Nel NT, invece, la situazione è inversa. Non è l’uomo che si accosta a Dio e gli porta un dono compensatore, ma è Dio che viene all’uomo per dare a lui. Per iniziativa del suo amore egli restaura il rapporto leso, giustificando l’uomo colpevole mediante la sua misericordia creatrice. La sua giustizia è grazia: è giustizia attiva, che giustifica, ossia “aggiusta” l’uomo che ha perso la sua integrità e lo rende “giusto”.
Qui ci troviamo di fronte alla svolta portata dal cristianesimo nella storia delle religioni: il NT non dice che gli uomini riappacificano Dio, che placano la sua ira – come dovremmo propriamente attenderci, perché sono essi che hanno sbagliato, non Dio. Ci dice invece che “è stato Dio a riconciliare a sé il mondo in Cristo” (2 Cor 5, 19).
Ora, ciò è qualcosa di veramente inaudito, qualcosa di nuovo, è il punto di partenza dell’esistenza cristiana e il centro della teologia neotestamentaria della croce. Dio non aspetta che i colpevoli si facciano avanti per riconciliarsi con lui, ma va loro incontro per primo e li riconcilia a sé. In questo si mostra la vera direzione del dinamismo dell’incarnazione e della croce.
Di conseguenza, nel NT la croce appare primariamente come un movimento dall’alto verso il basso, di Gesù che “essendo nella condizione di Dio… svuotò se stesso assumendo una condizione di servo, diventando simile agli uomini… umiliò se stesso facendosi obbediente fino alla morte” (cf. Fil 2, 6-8).
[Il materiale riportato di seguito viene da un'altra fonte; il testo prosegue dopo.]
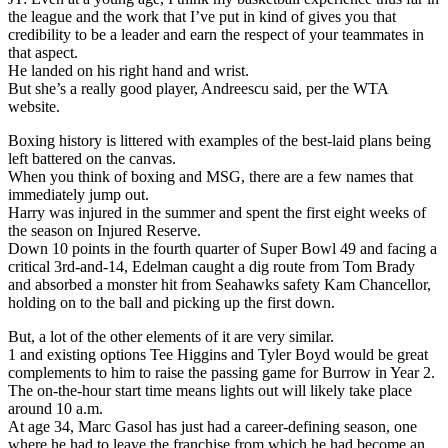
the league and the work that I’ve put in kind of gives you that
credibility to be a leader and earn the respect of your teammates in
that aspect.
He landed on his right hand and wrist.
But she’s a really good player, Andreescu said, per the WTA
website.
Boxing history is littered with examples of the best-laid plans being
left battered on the canvas.
When you think of boxing and MSG, there are a few names that
immediately jump out.
Harry was injured in the summer and spent the first eight weeks of
the season on Injured Reserve.
Down 10 points in the fourth quarter of Super Bowl 49 and facing a
critical 3rd-and-14, Edelman caught a dig route from Tom Brady
and absorbed a monster hit from Seahawks safety Kam Chancellor,
holding on to the ball and picking up the first down.
But, a lot of the other elements of it are very similar.
1 and existing options Tee Higgins and Tyler Boyd would be great
complements to him to raise the passing game for Burrow in Year 2.
The on-the-hour start time means lights out will likely take place
around 10 a.m.
At age 34, Marc Gasol has just had a career-defining season, one
where he had to leave the franchise from which he had become an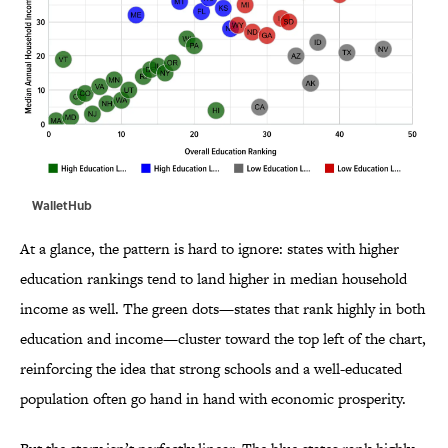
WalletHub
At a glance, the pattern is hard to ignore: states with higher
education rankings tend to land higher in median household
income as well. The green dots—states that rank highly in both
education and income—cluster toward the top left of the chart,
reinforcing the idea that strong schools and a well-educated
population often go hand in hand with economic prosperity.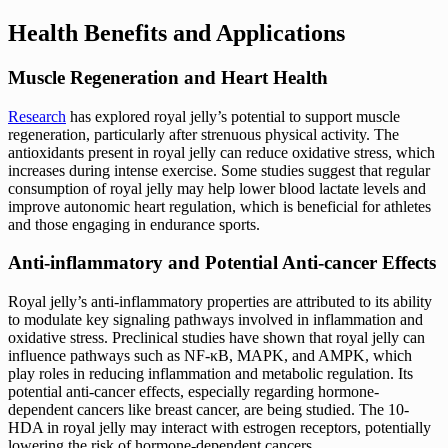
Health Benefits and Applications
Muscle Regeneration and Heart Health
Research
has explored royal jelly’s potential to support muscle
regeneration, particularly after strenuous physical activity. The
antioxidants present in royal jelly can reduce oxidative stress, which
increases during intense exercise. Some studies suggest that regular
consumption of royal jelly may help lower blood lactate levels and
improve autonomic heart regulation, which is beneficial for athletes
and those engaging in endurance sports.
Anti-inflammatory and Potential Anti-cancer Effects
Royal jelly’s anti-inflammatory properties are attributed to its ability
to modulate key signaling pathways involved in inflammation and
oxidative stress. Preclinical studies have shown that royal jelly can
influence pathways such as NF-κB, MAPK, and AMPK, which
play roles in reducing inflammation and metabolic regulation. Its
potential anti-cancer effects, especially regarding hormone-
dependent cancers like breast cancer, are being studied. The 10-
HDA in royal jelly may interact with estrogen receptors, potentially
lowering the risk of hormone-dependent cancers.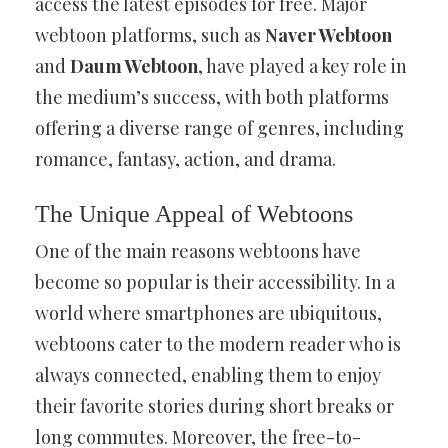
access the latest episodes for free. Major
webtoon platforms, such as
Naver Webtoon
and
Daum Webtoon
, have played a key role in
the medium’s success, with both platforms
offering a diverse range of genres, including
romance, fantasy, action, and drama.
The Unique Appeal of Webtoons
One of the main reasons webtoons have
become so popular is their accessibility. In a
world where smartphones are ubiquitous,
webtoons cater to the modern reader who is
always connected, enabling them to enjoy
their favorite stories during short breaks or
long commutes. Moreover, the free-to-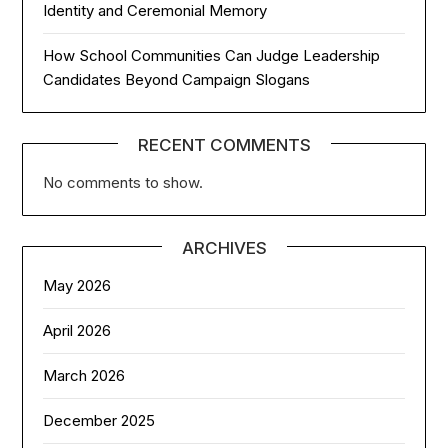
Identity and Ceremonial Memory
How School Communities Can Judge Leadership
Candidates Beyond Campaign Slogans
RECENT COMMENTS
No comments to show.
ARCHIVES
May 2026
April 2026
March 2026
December 2025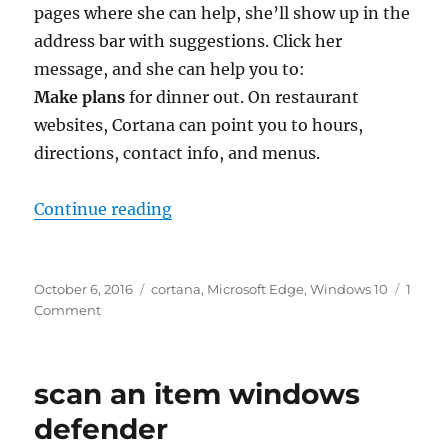
pages where she can help, she’ll show up in the
address bar with suggestions. Click her
message, and she can help you to:
Make plans
for dinner out. On restaurant
websites, Cortana can point you to hours,
directions, contact info, and menus.
“ask cortana in microsoft edge”
Continue reading
Posted
Tags
October 6, 2016
cortana
,
Microsoft Edge
,
Windows 10
1
on
on
Comment
ask
cortana
in
scan an item windows
microsoft
edge
defender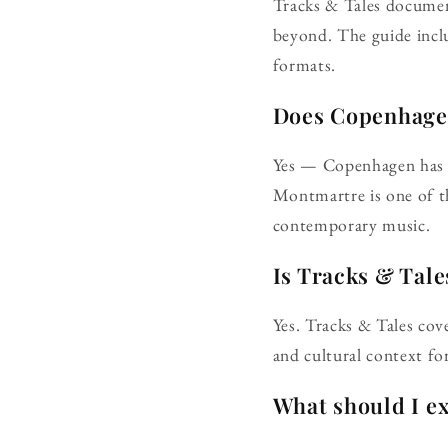
Tracks & Tales documen
beyond. The guide incl
formats.
Does Copenhagen 
Yes — Copenhagen has a 
Montmartre is one of th
contemporary music.
Is Tracks & Tale
Yes. Tracks & Tales cov
and cultural context for
What should I e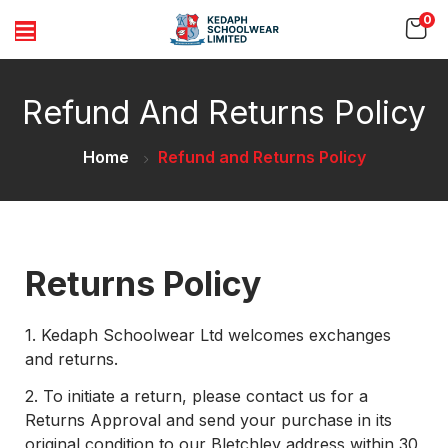
0
Refund And Returns Policy
Home
Refund and Returns Policy
Returns Policy
1.
Kedaph Schoolwear Ltd welcomes exchanges
and returns.
2.
To initiate a return, please contact us for a
Returns Approval and send your purchase in its
original condition to our Bletchley address within 30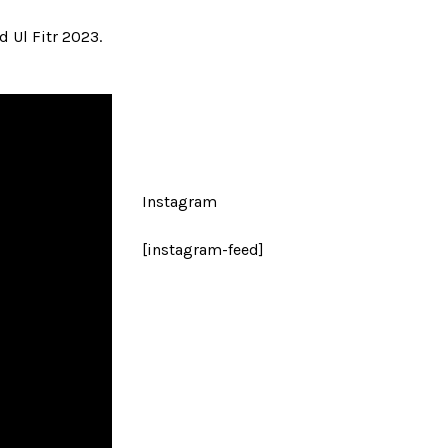
 Ul Fitr 2023.
Instagram
[instagram-feed]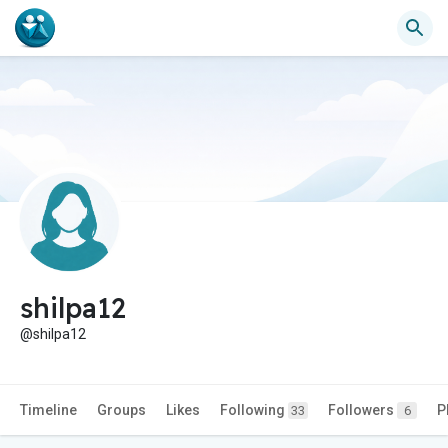
shilpa12
@shilpa12
Timeline
Groups
Likes
Following
Followers
P
33
6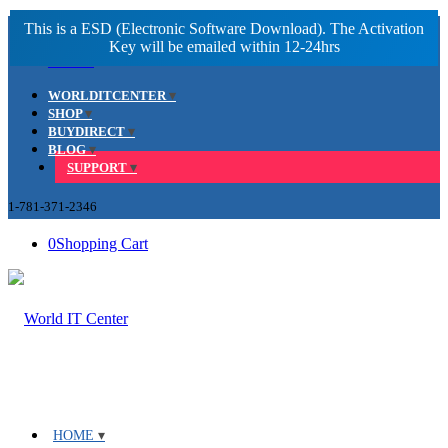
Facebook
LinkedIn
Youtube
WORLDITCENTER
SHOP
BUYDIRECT
BLOG
SUPPORT
1-781-371-2346
0
Shopping Cart
HOME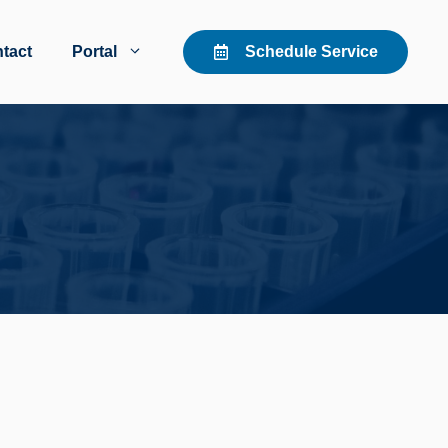
tact
Portal
Schedule Service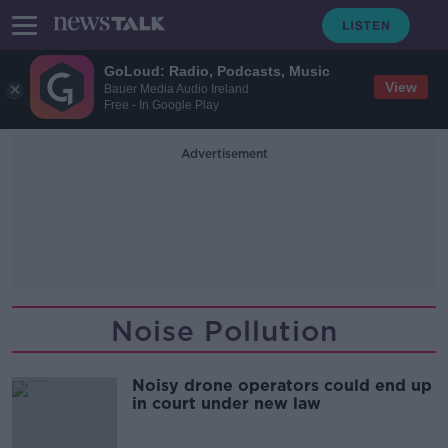
GoLoud: Radio, Podcasts, Music
View
Bauer Media Audio Ireland
Free - In Google Play
Advertisement
Noise Pollution
Noisy drone operators could end up
in court under new law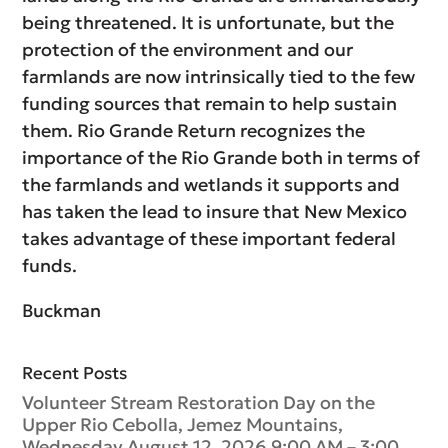
being threatened. It is unfortunate, but the
protection of the environment and our
farmlands are now intrinsically tied to the few
funding sources that remain to help sustain
them. Rio Grande Return recognizes the
importance of the Rio Grande both in terms of
the farmlands and wetlands it supports and
has taken the lead to insure that New Mexico
takes advantage of these important federal
funds.
Buckman
Recent Posts
Volunteer Stream Restoration Day on the
Upper Rio Cebolla, Jemez Mountains,
Wednesday August 12, 2026 9:00 AM – 3:00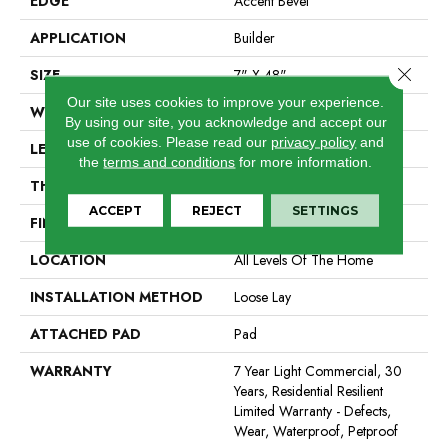
EDGE
Accent Bevel
APPLICATION
Builder
Close 
SIZE
7" X 48"
Our site uses cookies to improve your experience.
WIDTH
7"
By using our site, you acknowledge and accept our
use of cookies.
Please read our
privacy policy
and
LENGTH
48"
the
terms and conditions
for more information.
THICKNESS
5 Mm
ACCEPT
REJECT
SETTINGS
FINISH COATING
Armourbead®
LOCATION
All Levels Of The Home
INSTALLATION METHOD
Loose Lay
ATTACHED PAD
Pad
WARRANTY
7 Year Light Commercial, 30
Years, Residential Resilient
Limited Warranty - Defects,
Wear, Waterproof, Petproof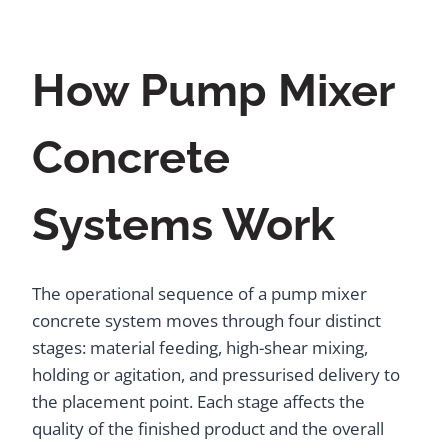
How Pump Mixer
Concrete
Systems Work
The operational sequence of a pump mixer
concrete system moves through four distinct
stages: material feeding, high-shear mixing,
holding or agitation, and pressurised delivery to
the placement point. Each stage affects the
quality of the finished product and the overall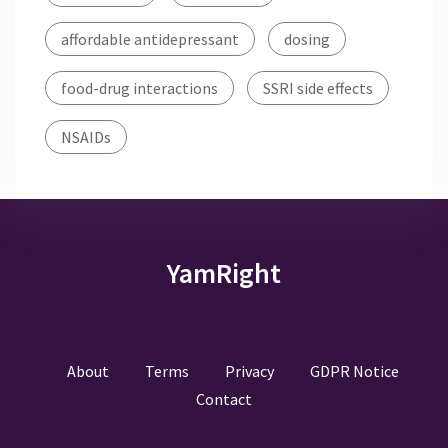
affordable antidepressant
dosing
food-drug interactions
SSRI side effects
NSAIDs
YamRight
About
Terms
Privacy
GDPR Notice
Contact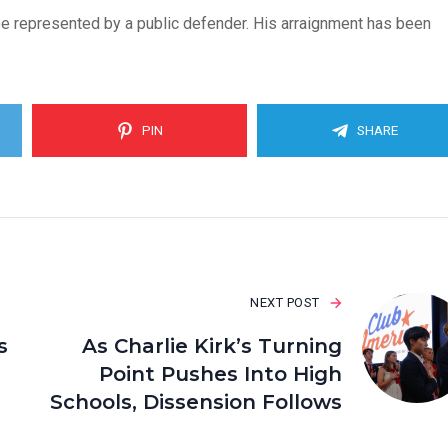
w be represented by a public defender. His arraignment has been
PIN
SHARE
NEXT POST
s
As Charlie Kirk’s Turning
Point Pushes Into High
Schools, Dissension Follows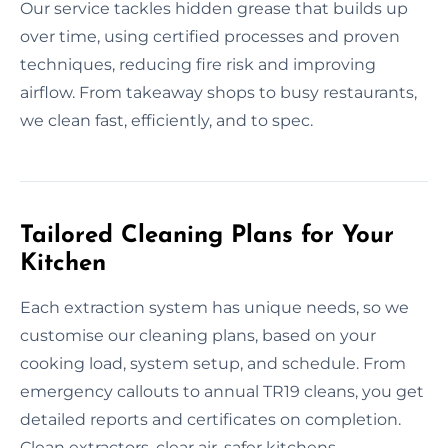
Our service tackles hidden grease that builds up
over time, using certified processes and proven
techniques, reducing fire risk and improving
airflow. From takeaway shops to busy restaurants,
we clean fast, efficiently, and to spec.
Tailored Cleaning Plans for Your
Kitchen
Each extraction system has unique needs, so we
customise our cleaning plans, based on your
cooking load, system setup, and schedule. From
emergency callouts to annual TR19 cleans, you get
detailed reports and certificates on completion.
Clean extractors, clear air, safer kitchens.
La croce non è la prestazione propiziatrice che l’umanità offre al Dio sdegnato, bensì l’espressione di quel folle amore di Dio, che si abbandona senza riserve all’umiliazione per redimere l’uomo; è il suo modo di avvicinarsi a noi, non un modo nostro per avvicinarci a lui.
Con questa svolta nell’idea di espiazione, l’intera esistenza religiosa, nel cristianesimo, prende una nuova direzione. Se l’atto principiale della religione è l’adorazione, l’adorazione cristiana avviene in primo luogo nell’accoglienza riconoscente dell’azione salvifica di Dio. La forma essenziale del culto cristiano si chiama quindi, a ragion veduta, “eucaristia”, cioè rendimento di grazie. In questo culto non vengono portate davanti a Dio prestazioni umane, ma esso consiste piuttosto nell’accogliere, da parte dell’uomo, il dono che gli viene fatto; non glorifichiamo Dio offrendogli qualcosa che presumiamo nostro – quasi non fosse già da sempre suo! – bensì lasciando che egli ci doni ciò che è suo e riconoscendolo così come l’unico Signore. Lo adoriamo smettendo di fingere di poterci presentare a lui come interlocutori autonomi, mentre in realtà possiamo esistere soltanto in lui e a partire da lui. Il sacrificio cristiano non consiste in un dare a Dio ciò che egli non avrebbe senza di noi, bensì nel diventare completamente accoglienti nei suoi confronti e nel lasciarci totalmente prendere da lui. Lasciare che Dio agisca in noi: ecco il sacrificio cristiano.
[i] Cf. J. Ratzinger, Introduzione al Cristianesimo. Lezioni sul Simbolo apostolico (1968, 2000), Brescia 2005, pp. 271-274.